Task data >>
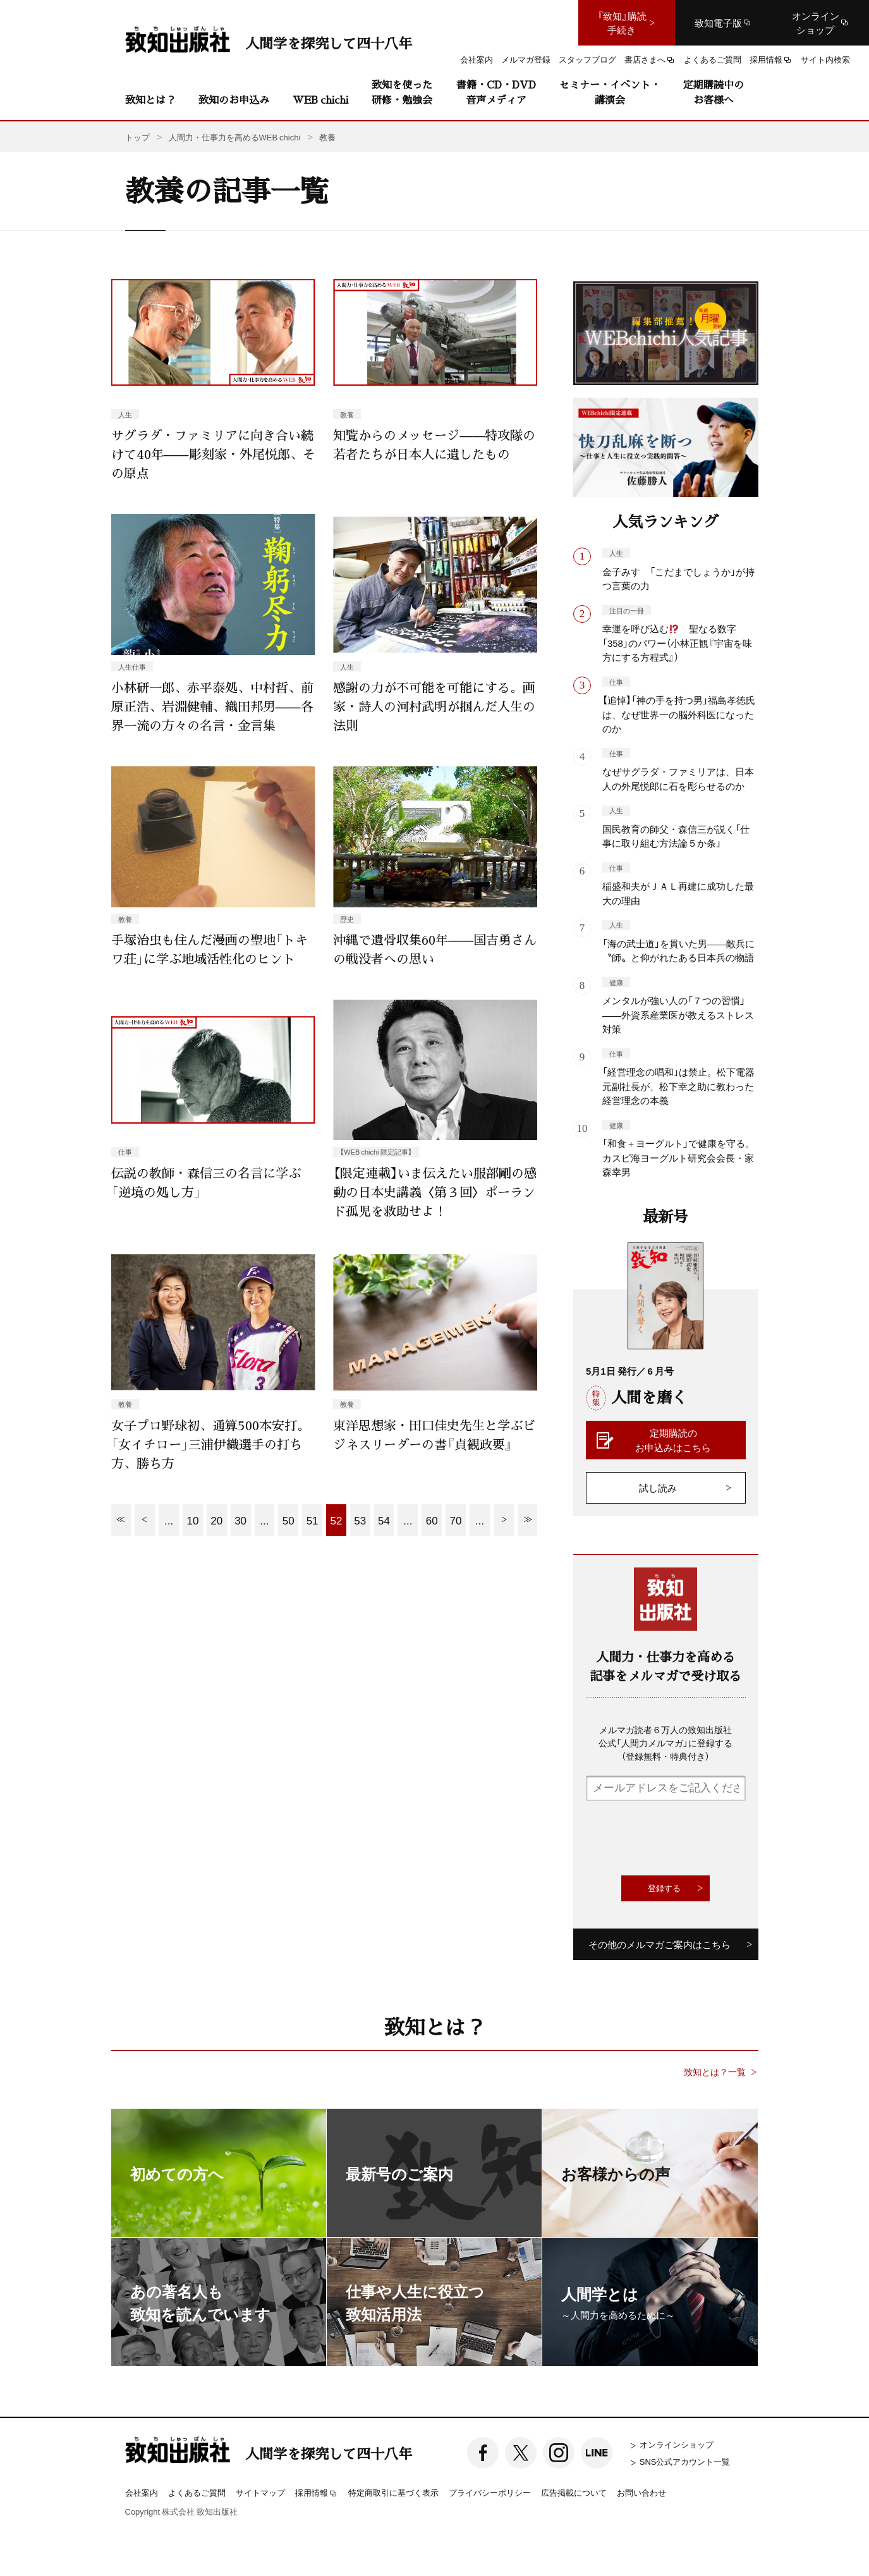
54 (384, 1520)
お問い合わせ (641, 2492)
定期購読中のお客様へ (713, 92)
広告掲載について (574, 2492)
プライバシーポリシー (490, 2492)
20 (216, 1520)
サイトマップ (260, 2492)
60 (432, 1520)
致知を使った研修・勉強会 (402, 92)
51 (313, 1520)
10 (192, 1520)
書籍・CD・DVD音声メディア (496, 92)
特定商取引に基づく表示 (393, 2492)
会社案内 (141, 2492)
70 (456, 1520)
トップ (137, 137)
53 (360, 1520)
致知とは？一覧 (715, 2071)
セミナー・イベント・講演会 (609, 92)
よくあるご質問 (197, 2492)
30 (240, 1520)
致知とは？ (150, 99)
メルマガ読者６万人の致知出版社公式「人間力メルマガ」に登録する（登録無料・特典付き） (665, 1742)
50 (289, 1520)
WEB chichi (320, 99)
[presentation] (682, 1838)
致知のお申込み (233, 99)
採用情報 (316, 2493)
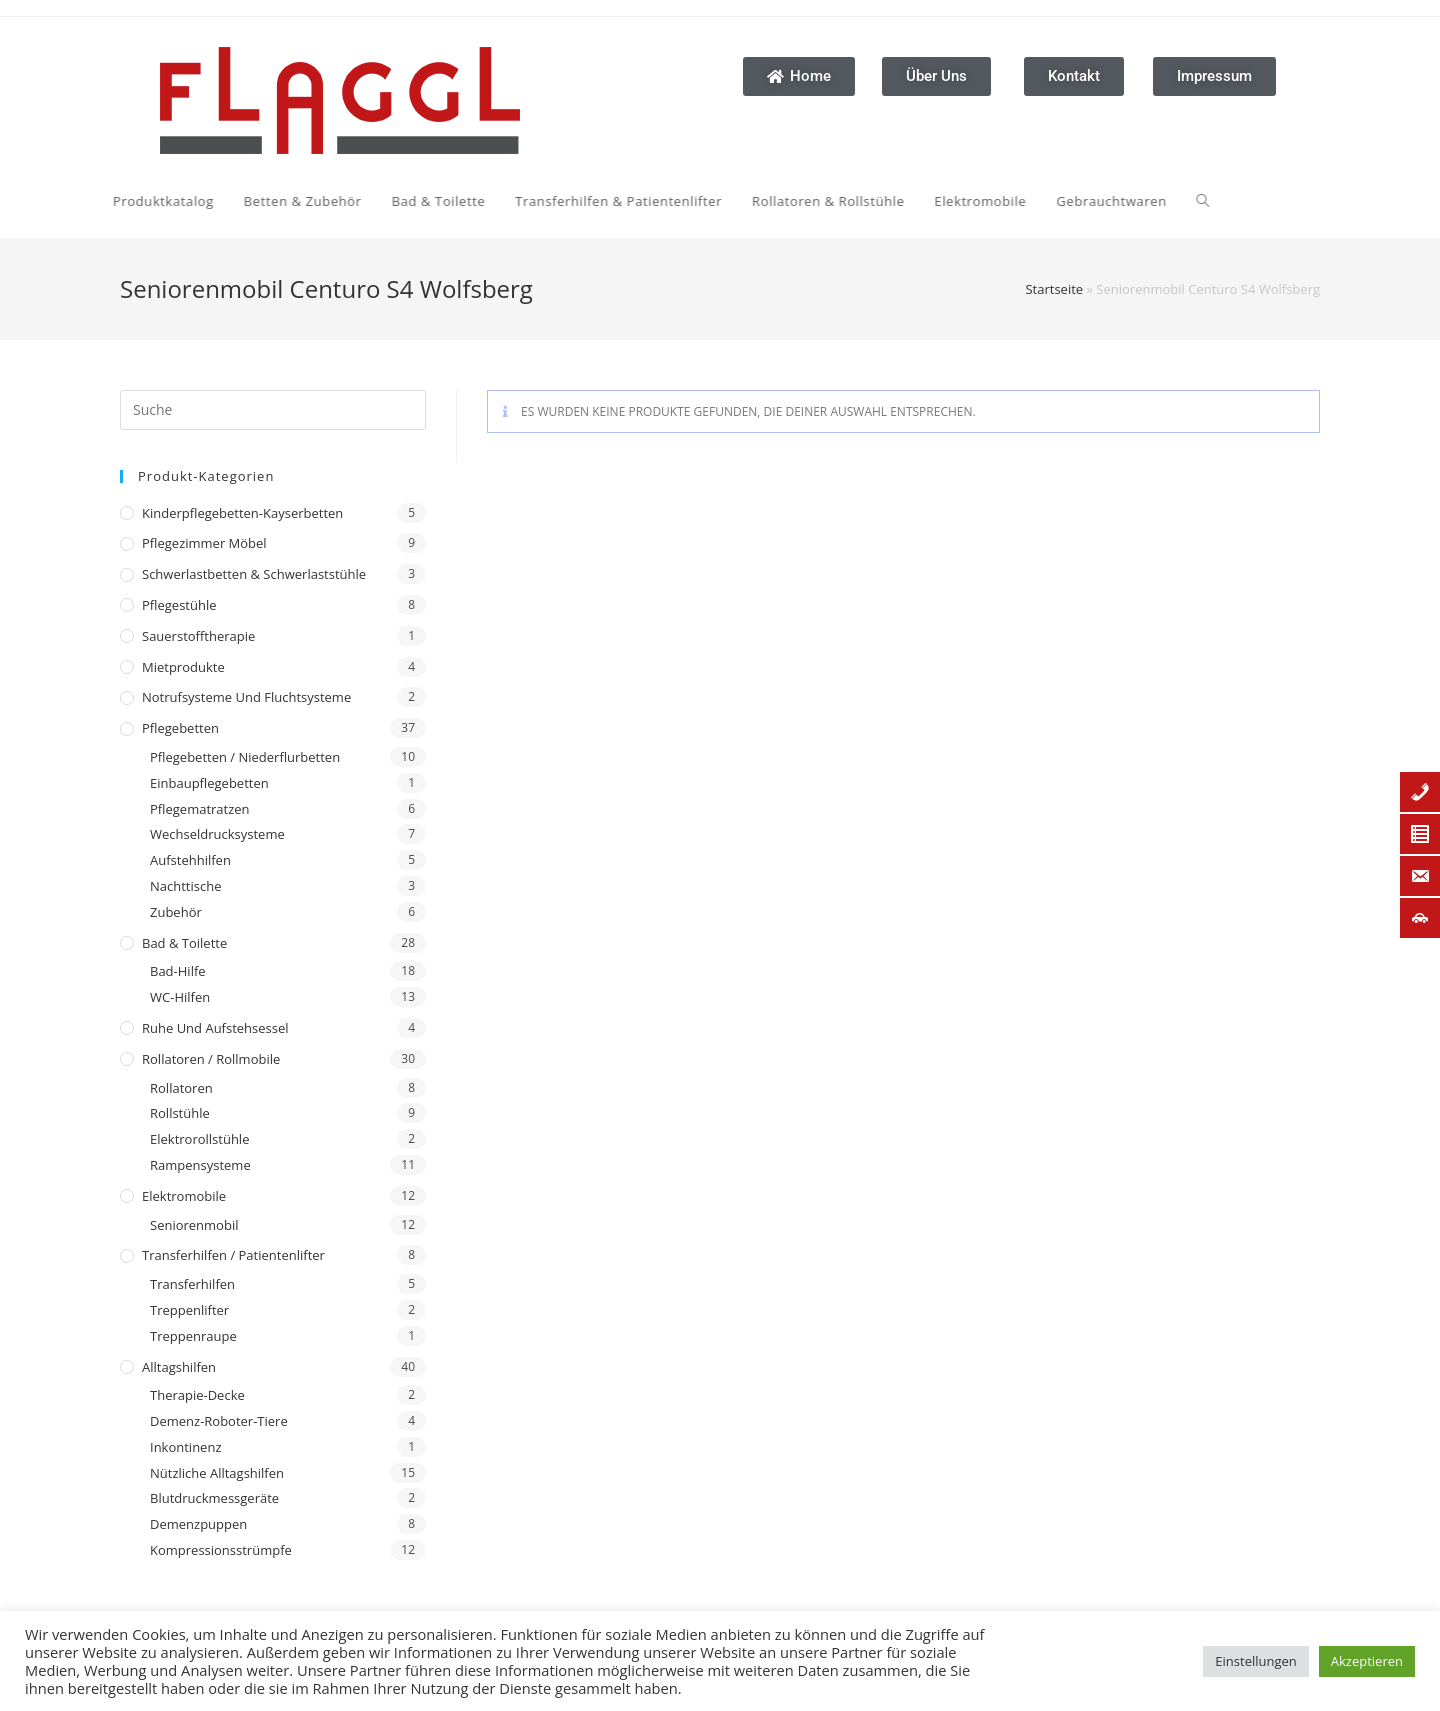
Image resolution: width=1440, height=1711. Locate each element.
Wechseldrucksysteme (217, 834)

Problem to work on >>
With all pictures removed, reproduce the lines from the top of the entries above through the line containing "採用情報 (316, 2493)", exactly as written.

Written reply >>
54 (384, 1520)
お問い合わせ (641, 2492)
定期購読中のお客様へ (713, 92)
広告掲載について (574, 2492)
プライバシーポリシー (490, 2492)
20 (216, 1520)
サイトマップ (260, 2492)
60 (432, 1520)
致知を使った研修・勉強会 (402, 92)
51 (313, 1520)
10 (192, 1520)
書籍・CD・DVD音声メディア (496, 92)
特定商取引に基づく表示 (393, 2492)
会社案内 (141, 2492)
70 (456, 1520)
トップ (137, 137)
53 (360, 1520)
致知とは？一覧 (715, 2071)
セミナー・イベント・講演会 (609, 92)
よくあるご質問 (197, 2492)
30 (240, 1520)
致知とは？ (150, 99)
メルマガ読者６万人の致知出版社公式「人間力メルマガ」に登録する（登録無料・特典付き） (665, 1742)
50 (289, 1520)
WEB chichi (320, 99)
[presentation] (682, 1838)
致知のお申込み (233, 99)
採用情報 (316, 2493)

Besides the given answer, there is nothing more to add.